Adopter ce parti-pris du déterminisme biologique de leur « condition » (une psyché genrée innée) exige que nous acceptions d’abord des prémisses conservatrices sur le genre. Comme nous l’avons vu plus haut, un élément central de l’idéologie du genre est l’hétérosexualité innée prêtée aux « hommes » et aux « femmes ». Cependant, si l’idéologie hétérosexiste du genre signifie qu’être une femme inclut une « correspondance » érotique aux hommes, les lesbiennes pourraient ne pas s’identifier très fortement à la « féminité » (un rôle de genre féminin), puisqu’elles ne sont pas attirées par les hommes et ne souhaitent pas être un objet de l’attention sexuelle masculine. De même, les homosexuels masculins auront du mal à « correspondre » à la masculinité hétérosexuelle, compte tenu des préjugés érotiques dont elle est assortie.

Lorsque le genre binaire est naturalisé et transformé en l’un de deux états psychologiques hétérosexuellement genrés, il ne reste qu’une seule possibilité aux femmes biologiques qui ressentent une forte affinité pour des comportements ou des attirances sexuelles que la norme définit comme « masculines » : elles sont censées devenir des hommes biologiques. En effet, si elles éprouvaient un désir inné d’avoir des « comportements d’hommes » tout en étant des femmes, elles seraient définies comme malades (« dysphoriques »). Il en va de même pour les hommes qui se sentent plus proches des rôles et attraits sexuels que la norme définit comme « féminins ». Dans ce contexte, il ne serait pas surprenant que des personnes homosexuelles éprouvent de la confusion.

Les cliniciens du mouvement transgenre définissent la dysphorie de genre (le malaise) comme une condition psychosexuelle anormale. Mais si la dysphorie est en fait une conséquence ou un symptôme d’une mauvaise compréhension par la société d’une biochimie sexuelle naturelle, alors la maladie n’est pas intrinsèque au « patient » ; c’est le résultat du lien entre le patient et sa culture environnante.
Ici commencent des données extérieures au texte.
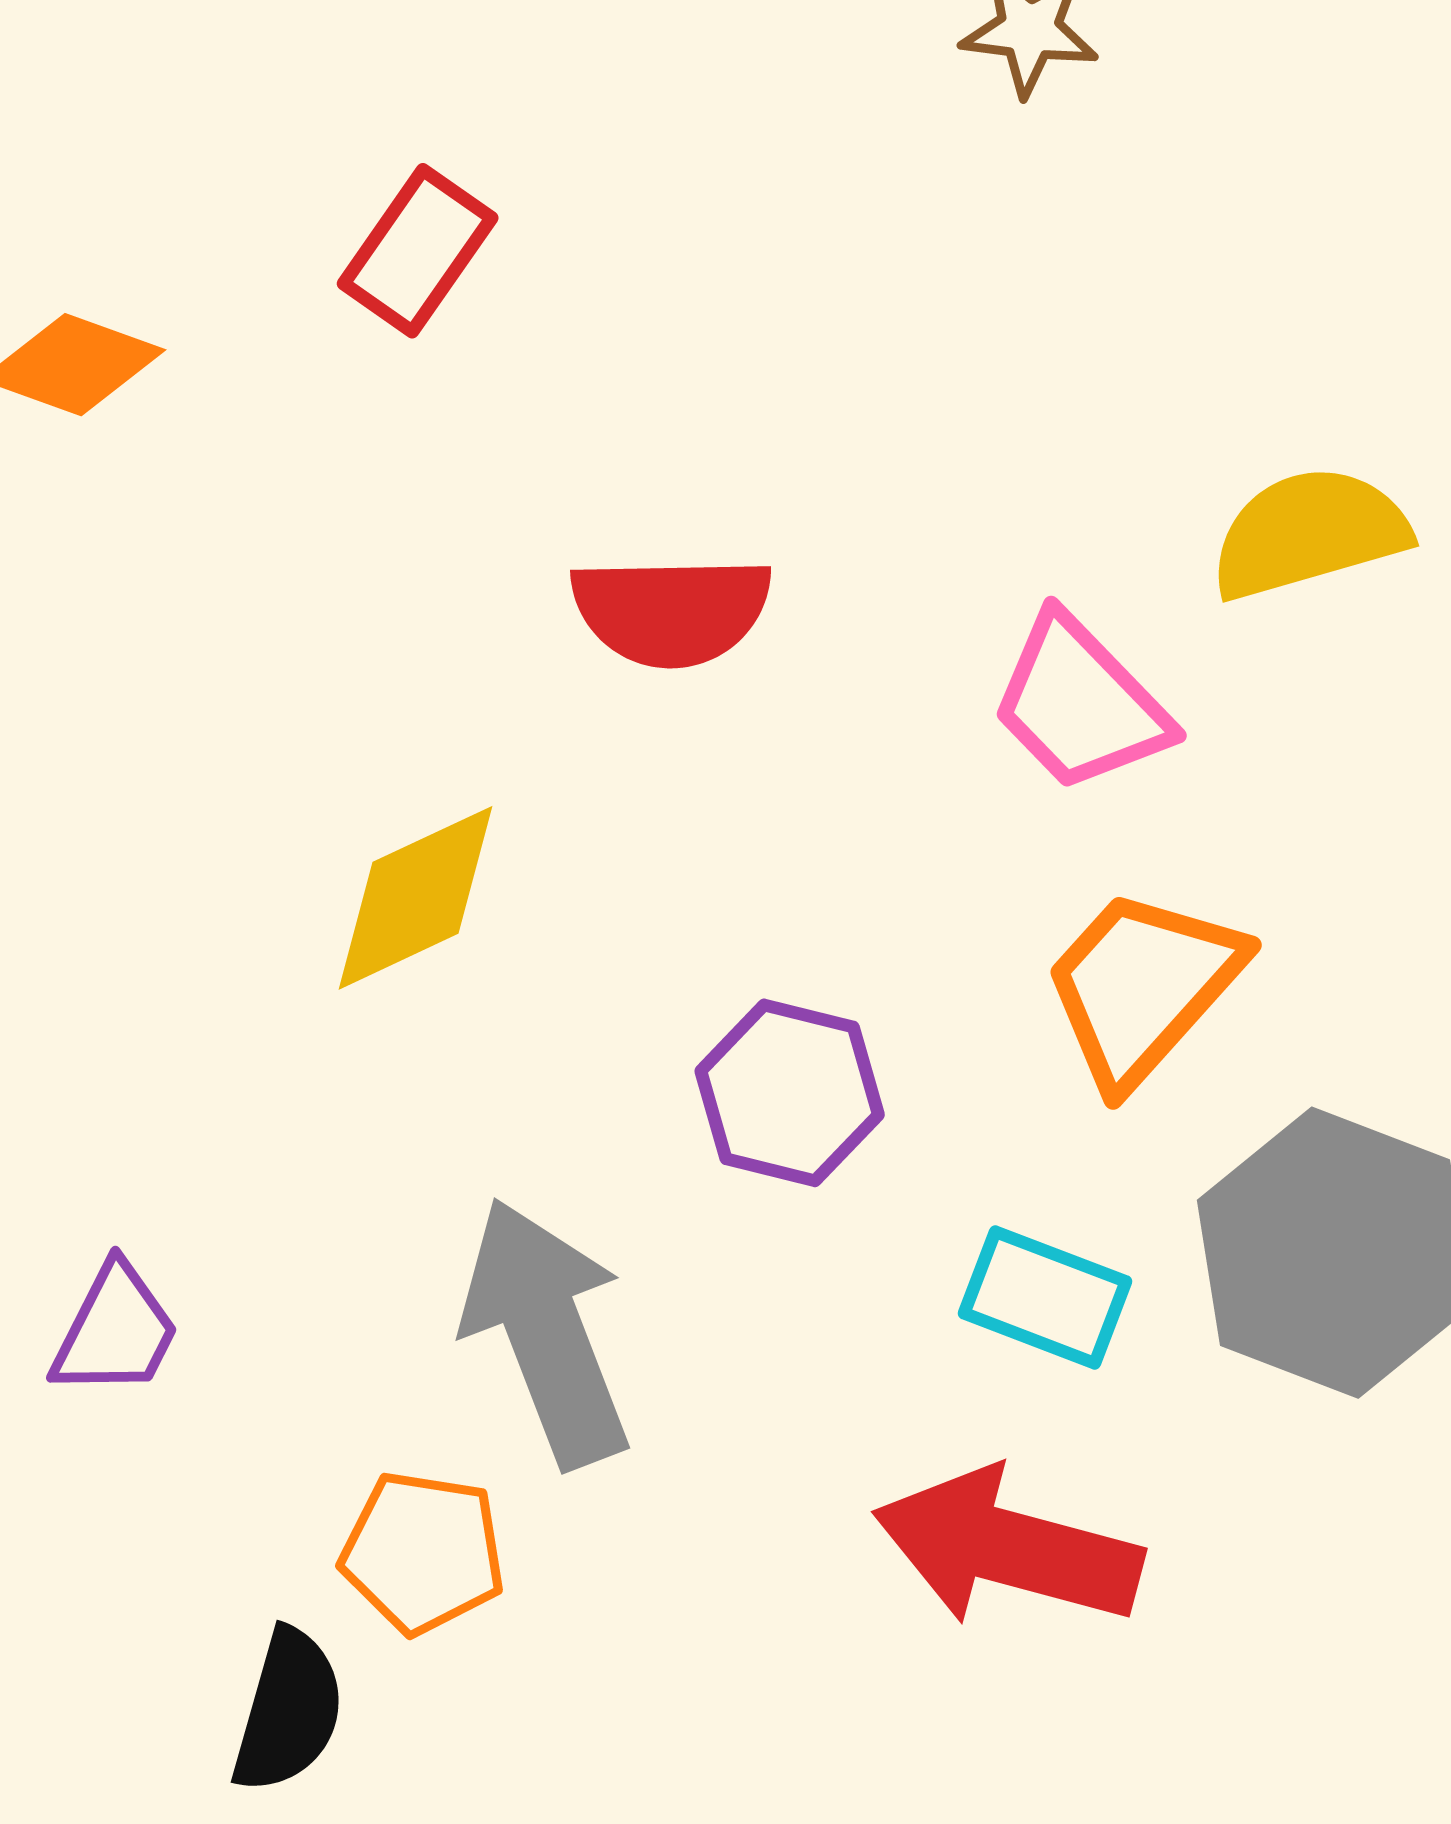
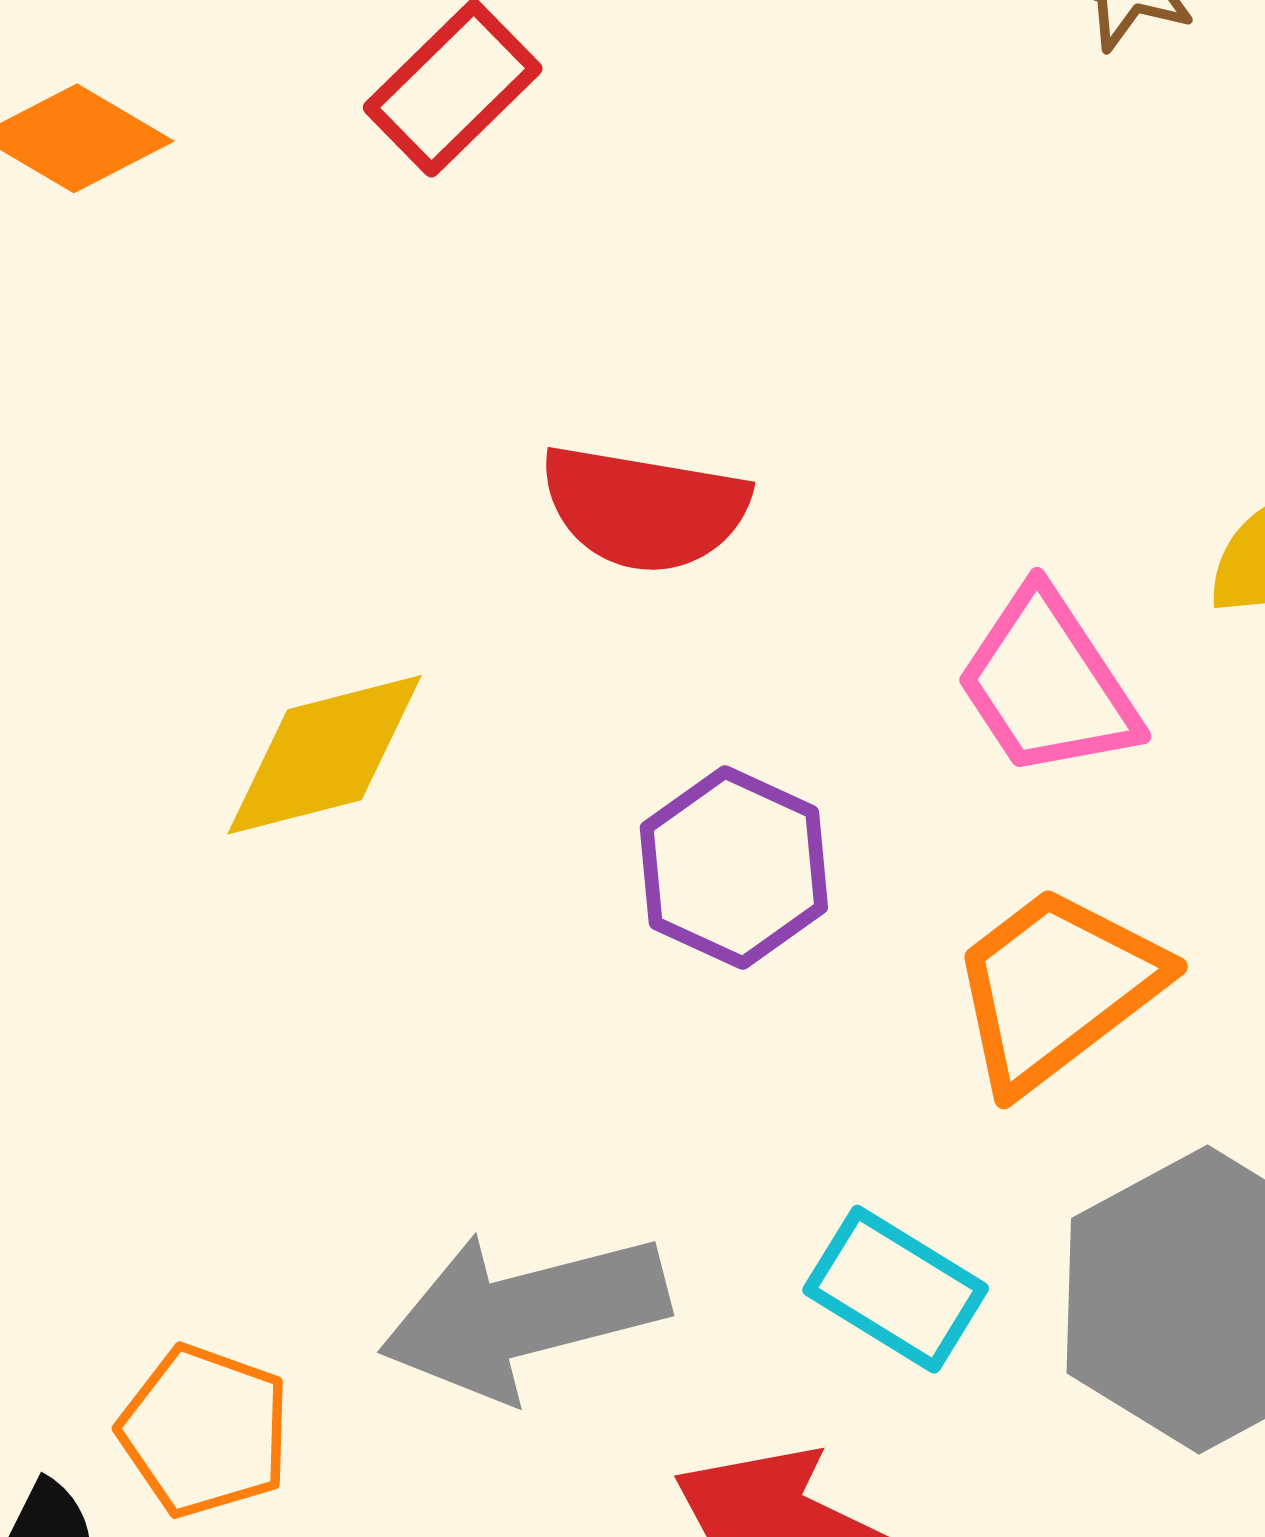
purple hexagon: (790, 1093) -> (734, 868), moved
gray arrow: (546, 1332) -> (524, 1315), moved, turned -94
Et de fait, l’eugéniste libéral Nicholas Agar et les bioéthiciens chrétiens Michael J. Reiss et Roger Straughan interprètent la maladie comme un concept construit socialement, ou « en un sens, une relation entre une personne et la société ».

Par le passé, les activistes queer soutenaient que c’est la nature de ce lien – et non la nature du patient – qui rendait le « patient » malheureux. Aujourd’hui, on voit ce malaise social face à la différence être redéfini comme une anomalie psychosexuelle dans la constitution même du patient. On attribue au « cerveau désordonné » du sujet la cause d’une interaction inacceptable entre les individus et des institutions sociales. La conséquence politique de ce renversement de perspective est de détourner la critique d’institutions qui auraient peut-être besoin d’être réformées et de la centrer sur l’individu anormal qui exige des réformes. On doit le modifier pour l’adapter aux institutions.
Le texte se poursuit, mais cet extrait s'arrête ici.